En fait, c'est d'autant plus difficile pour toi que tu n'as pas lu certains textes où j'avais déjà essayé ce genre d'approche. Et on avait eu quelques discussions sur le sujet non pas en tant que texte mais par rapport aux difficultés qu'on avait d'entrainer le lecteur là où on voulait. L'idée du texte est un peu né de ça, de partir de cette difficulté et de la mettre en scène.

Pour tout te dire, je souhaiterai qu'on prenne plaisir à le lire sans le percevoir. Que ce sot éventuellement un bonus. J'ai en fait plusieurs films en tête qui jouent avec ça. On voit un film "normal" mais en fait on peut aussi le voir autrement, même dans des films holywoodiens. C'est même une tradition historique d'holywood quand il devait contourner la censure ou le code Hayes.

Pour un texte aussi riche je pense que ce serait pas mal, d'autant que j'imagine qu'il y a pas mal de travail de structuration, au-delà de l'écriture proprement dite, pour faire en sorte que les différents niveaux de lecture fonctionnent jusqu'au bout.

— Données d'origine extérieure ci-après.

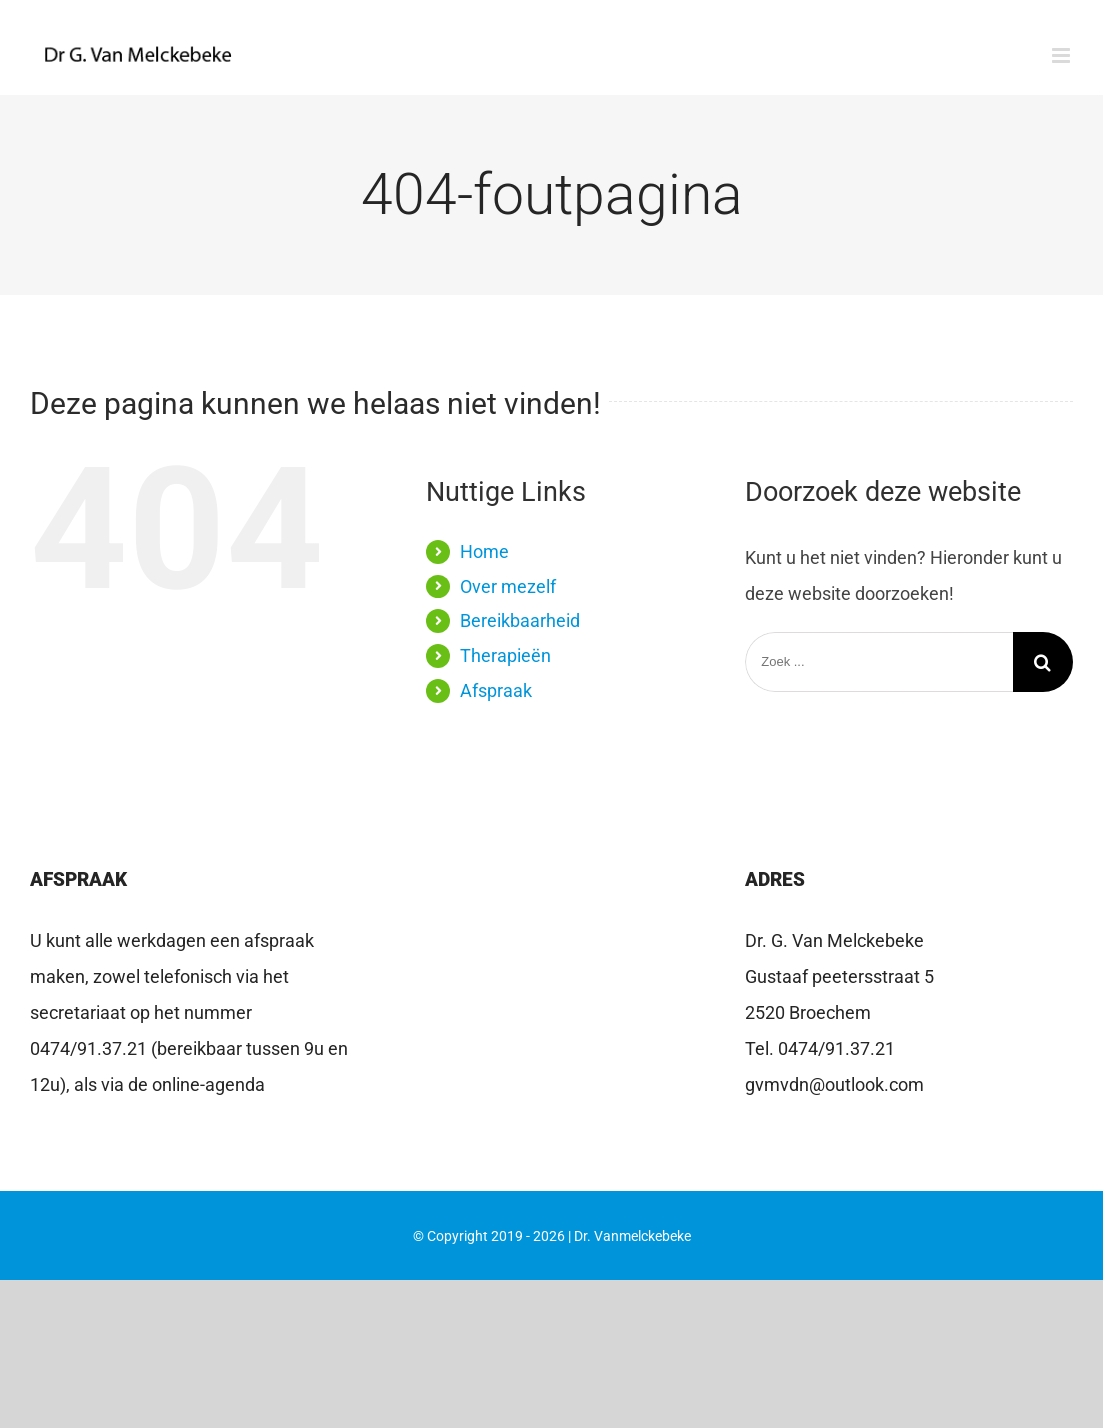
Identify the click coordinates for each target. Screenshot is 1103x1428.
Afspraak (496, 690)
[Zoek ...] (879, 662)
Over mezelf (508, 586)
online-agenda (208, 1084)
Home (484, 551)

En fait, non. Pas forcément. D'abord parce que chaque phrase n'est pas forcément écrite avec la double lecture. L'important, ce sont les thèmes, et notamment celui de l'emprisonnement et de la liberté qui importe. En traitant l'un ou l'autre, je suis sur tous les niveaux. En fait, j'ai longtemps voulu écrire un tel texte mais sans avoir les idées de mise en scène. Les séquences me sont apparues d'un coup, sur le trajet du travail au matin. Je suppose que l'inconscient avait dû travailler la nuit parce que j'avais effectivement planifié de me replonger dans ce projet.
Le plus long est plutôt le travail sur le style.